Son camarade de l'Ariège, Alain Fauré, juge carrément que l'initiative est une "ânerie". Il reconnaît qu'il est "difficile pour un député qui n'a jamais été patron de comprendre le stress d'une fin de trimestre, lorsqu'il faut payer ses cotisations à l'Urssaf". Mais cet ancien commercial, qui a créé son entreprise de bureautique en 2006, considère lui aussi qu'il est difficile de tirer des leçons après huit jours passés en compagnie d'un patron. "Qui peut penser sérieusement qu'un député ayant fait toute sa carrière en politique puisse saisir en une semaine les problématiques qu'un exploitant agricole ou un artisan plâtrier rencontre tout au long de l'année ?" lance-t-il.
Oui, les patrons réaliseront que le travail d'élu est plus complexe qu'ils ne le pensent
S'ils sont divisés sur l'opportunité de ce stage estival, les députés interrogés par francetv info s'accordent en tout cas sur un point : le monde de l'entreprise a des choses à apprendre du fonctionnement de l'Assemblée. Lors des visites dans les entreprises de sa circonscription, Sophie Errante constate ainsi que les patrons l'interpellent régulièrement avec un problème précis à régler. "Ils doivent comprendre qu'en tant que députés, notre vision doit être avant tout nationale et équitable. Nous ne sommes pas là pour faire du clientélisme et créer des lois qui ne répondraient qu'à une situation particulière", dit la députée de Loire-Atlantique.
En côtoyant des élus, les patrons pourraient en outre se rendre compte qu'un député ne passe pas son temps à rédiger et voter des lois, ajoute Laurent Grandguillaume. "Notre charge de travail est importante et méconnue.

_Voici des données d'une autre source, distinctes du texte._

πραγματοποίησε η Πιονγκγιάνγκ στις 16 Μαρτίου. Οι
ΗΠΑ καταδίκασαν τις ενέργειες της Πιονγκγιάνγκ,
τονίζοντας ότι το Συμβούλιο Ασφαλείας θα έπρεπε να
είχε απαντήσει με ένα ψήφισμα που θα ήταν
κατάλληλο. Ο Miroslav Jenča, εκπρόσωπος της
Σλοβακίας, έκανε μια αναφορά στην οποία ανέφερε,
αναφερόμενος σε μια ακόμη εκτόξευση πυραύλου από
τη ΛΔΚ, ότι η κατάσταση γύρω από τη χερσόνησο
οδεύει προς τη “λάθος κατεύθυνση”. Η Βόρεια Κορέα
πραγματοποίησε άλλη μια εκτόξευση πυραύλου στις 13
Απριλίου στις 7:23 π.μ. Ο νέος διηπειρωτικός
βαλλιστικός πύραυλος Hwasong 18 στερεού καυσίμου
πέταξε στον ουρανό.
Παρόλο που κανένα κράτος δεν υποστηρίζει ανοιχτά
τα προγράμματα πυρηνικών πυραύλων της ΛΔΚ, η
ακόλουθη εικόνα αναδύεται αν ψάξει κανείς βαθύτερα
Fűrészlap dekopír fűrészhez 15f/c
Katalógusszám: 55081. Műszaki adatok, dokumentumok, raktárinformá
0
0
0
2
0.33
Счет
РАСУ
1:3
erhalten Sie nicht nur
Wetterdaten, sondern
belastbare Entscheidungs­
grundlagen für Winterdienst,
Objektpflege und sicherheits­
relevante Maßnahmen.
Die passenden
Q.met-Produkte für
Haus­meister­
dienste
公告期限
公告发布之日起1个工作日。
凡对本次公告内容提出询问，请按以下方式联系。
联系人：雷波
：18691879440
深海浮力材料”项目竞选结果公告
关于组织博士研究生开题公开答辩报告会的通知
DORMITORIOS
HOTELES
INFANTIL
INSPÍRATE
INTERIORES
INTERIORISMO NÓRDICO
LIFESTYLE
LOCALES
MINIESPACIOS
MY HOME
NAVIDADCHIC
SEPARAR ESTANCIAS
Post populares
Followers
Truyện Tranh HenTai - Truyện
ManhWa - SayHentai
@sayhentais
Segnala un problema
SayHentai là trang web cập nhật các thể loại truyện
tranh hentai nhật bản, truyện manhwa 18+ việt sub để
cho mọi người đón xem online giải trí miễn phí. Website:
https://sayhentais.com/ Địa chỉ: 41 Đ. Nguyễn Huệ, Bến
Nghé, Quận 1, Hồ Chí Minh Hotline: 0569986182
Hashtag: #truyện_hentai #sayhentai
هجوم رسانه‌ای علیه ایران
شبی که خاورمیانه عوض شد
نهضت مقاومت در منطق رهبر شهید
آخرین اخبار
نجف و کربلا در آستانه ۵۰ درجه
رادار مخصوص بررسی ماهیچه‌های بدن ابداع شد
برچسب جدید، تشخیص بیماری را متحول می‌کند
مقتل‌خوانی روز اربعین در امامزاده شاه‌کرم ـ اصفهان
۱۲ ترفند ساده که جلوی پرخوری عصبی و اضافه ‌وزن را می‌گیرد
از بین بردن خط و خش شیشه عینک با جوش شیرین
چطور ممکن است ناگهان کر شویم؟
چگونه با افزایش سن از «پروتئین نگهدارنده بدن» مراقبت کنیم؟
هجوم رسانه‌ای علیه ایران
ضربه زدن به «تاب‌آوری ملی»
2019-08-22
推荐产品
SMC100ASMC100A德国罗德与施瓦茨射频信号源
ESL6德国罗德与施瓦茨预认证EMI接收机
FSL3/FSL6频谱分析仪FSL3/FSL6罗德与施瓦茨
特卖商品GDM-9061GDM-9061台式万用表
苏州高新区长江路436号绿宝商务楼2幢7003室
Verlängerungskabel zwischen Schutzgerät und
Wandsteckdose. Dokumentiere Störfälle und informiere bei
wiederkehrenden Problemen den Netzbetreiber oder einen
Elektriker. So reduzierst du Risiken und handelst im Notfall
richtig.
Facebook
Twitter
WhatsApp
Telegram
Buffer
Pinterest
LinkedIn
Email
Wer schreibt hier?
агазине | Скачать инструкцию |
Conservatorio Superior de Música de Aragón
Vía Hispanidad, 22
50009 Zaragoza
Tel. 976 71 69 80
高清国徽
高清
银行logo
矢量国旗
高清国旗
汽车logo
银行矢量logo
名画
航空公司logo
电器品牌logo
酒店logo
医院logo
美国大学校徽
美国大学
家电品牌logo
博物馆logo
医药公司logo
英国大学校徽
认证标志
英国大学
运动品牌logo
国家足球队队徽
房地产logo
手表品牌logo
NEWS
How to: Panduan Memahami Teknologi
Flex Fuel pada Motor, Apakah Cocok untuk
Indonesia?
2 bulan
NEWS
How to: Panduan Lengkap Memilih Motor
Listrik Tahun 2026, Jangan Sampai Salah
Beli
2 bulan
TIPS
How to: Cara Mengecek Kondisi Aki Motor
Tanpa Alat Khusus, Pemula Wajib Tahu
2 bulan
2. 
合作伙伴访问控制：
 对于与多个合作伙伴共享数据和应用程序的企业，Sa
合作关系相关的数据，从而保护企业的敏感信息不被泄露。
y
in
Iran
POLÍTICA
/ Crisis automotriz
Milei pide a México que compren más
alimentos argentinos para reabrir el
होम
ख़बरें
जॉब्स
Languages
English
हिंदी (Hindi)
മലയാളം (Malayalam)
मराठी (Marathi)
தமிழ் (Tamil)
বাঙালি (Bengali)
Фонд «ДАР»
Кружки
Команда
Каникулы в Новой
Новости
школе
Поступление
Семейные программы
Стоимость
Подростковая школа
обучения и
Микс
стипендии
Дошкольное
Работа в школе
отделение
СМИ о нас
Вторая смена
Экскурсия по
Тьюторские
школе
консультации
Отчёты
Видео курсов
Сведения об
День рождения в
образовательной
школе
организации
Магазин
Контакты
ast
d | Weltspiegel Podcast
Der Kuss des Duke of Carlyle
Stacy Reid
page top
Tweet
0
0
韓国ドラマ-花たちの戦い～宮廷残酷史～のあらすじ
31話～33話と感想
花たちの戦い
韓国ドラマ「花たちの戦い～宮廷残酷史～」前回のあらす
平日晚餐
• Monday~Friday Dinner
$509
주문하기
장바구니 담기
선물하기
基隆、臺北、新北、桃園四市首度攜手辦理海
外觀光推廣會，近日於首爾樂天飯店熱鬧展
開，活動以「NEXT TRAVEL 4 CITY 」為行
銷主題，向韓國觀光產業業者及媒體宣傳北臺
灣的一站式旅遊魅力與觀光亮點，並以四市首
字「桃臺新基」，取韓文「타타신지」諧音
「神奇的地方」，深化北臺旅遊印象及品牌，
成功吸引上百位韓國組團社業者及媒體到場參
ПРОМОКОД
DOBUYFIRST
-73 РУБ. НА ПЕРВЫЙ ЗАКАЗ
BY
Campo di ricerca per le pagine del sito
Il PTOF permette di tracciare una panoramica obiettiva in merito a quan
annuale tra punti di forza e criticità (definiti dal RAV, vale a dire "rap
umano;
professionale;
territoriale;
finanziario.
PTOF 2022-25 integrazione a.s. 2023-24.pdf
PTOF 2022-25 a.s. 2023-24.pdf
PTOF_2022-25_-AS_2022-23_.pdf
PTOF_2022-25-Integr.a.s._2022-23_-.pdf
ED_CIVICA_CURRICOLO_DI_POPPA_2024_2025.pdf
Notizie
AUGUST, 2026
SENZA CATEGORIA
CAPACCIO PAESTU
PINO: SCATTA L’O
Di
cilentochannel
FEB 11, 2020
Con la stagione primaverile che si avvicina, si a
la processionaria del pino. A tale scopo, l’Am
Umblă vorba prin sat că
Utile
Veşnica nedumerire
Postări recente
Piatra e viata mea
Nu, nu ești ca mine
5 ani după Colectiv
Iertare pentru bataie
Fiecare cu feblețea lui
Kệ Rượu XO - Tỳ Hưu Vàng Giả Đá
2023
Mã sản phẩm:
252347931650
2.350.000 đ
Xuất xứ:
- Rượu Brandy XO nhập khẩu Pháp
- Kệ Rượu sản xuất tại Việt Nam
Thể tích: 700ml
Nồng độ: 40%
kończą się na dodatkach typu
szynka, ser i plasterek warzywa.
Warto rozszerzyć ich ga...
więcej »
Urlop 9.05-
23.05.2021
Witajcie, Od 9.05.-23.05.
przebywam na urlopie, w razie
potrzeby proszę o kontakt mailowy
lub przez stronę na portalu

En plus de légiférer, nous effectuons aussi un contrôle de l’exécutif, nous rédigeons des rapports pour évaluer les politiques publiques..." Autant de tâches chronophages mais indispensables au fonctionnement du Parlement.
Non, il ne suffit pas d'avoir connu le privé pour être un bon élu
Si l'ancien mécanicien de Saint-Gobain Patrice Carvalho se dit parfois sidéré d'avoir à expliquer à des confrères "le jargon le plus basique du monde industriel", d'autres élus estiment que les différents profils des députés créent une complémentarité qui permet de légiférer efficacement. "Il faut de tout dans une assemblée !" estime ainsi Thierry Solère. "Je ne pourrais pas dire à un collègue issu de la fonction publique qu'il ne fait pas un bon député, tout comme je n'accepterais pas que l'un d'entre eux me reproche d'avoir fait carrière dans le privé", continue l'élu des Hauts-de-Seine. "Un député ne peut pas être spécialiste de tout", renchérit Sophie Errante.
Pourtant, ceux qui, comme eux, étaient employés du secteur privé avant 2012 sont loin d'être majoritaires. Une étude sur "les députés et l'entreprise" réalisée par Olivier Costa, chercheur au CNRS et professeur à Sciences Po Bordeaux, concluait en décembre que la voie royale pour accéder à l'Assemblée restait "la politique locale (...), les instances des partis ou les cabinets ministériels ou encore les syndicats et associations", rapporte Le Monde.fr (article abonnés).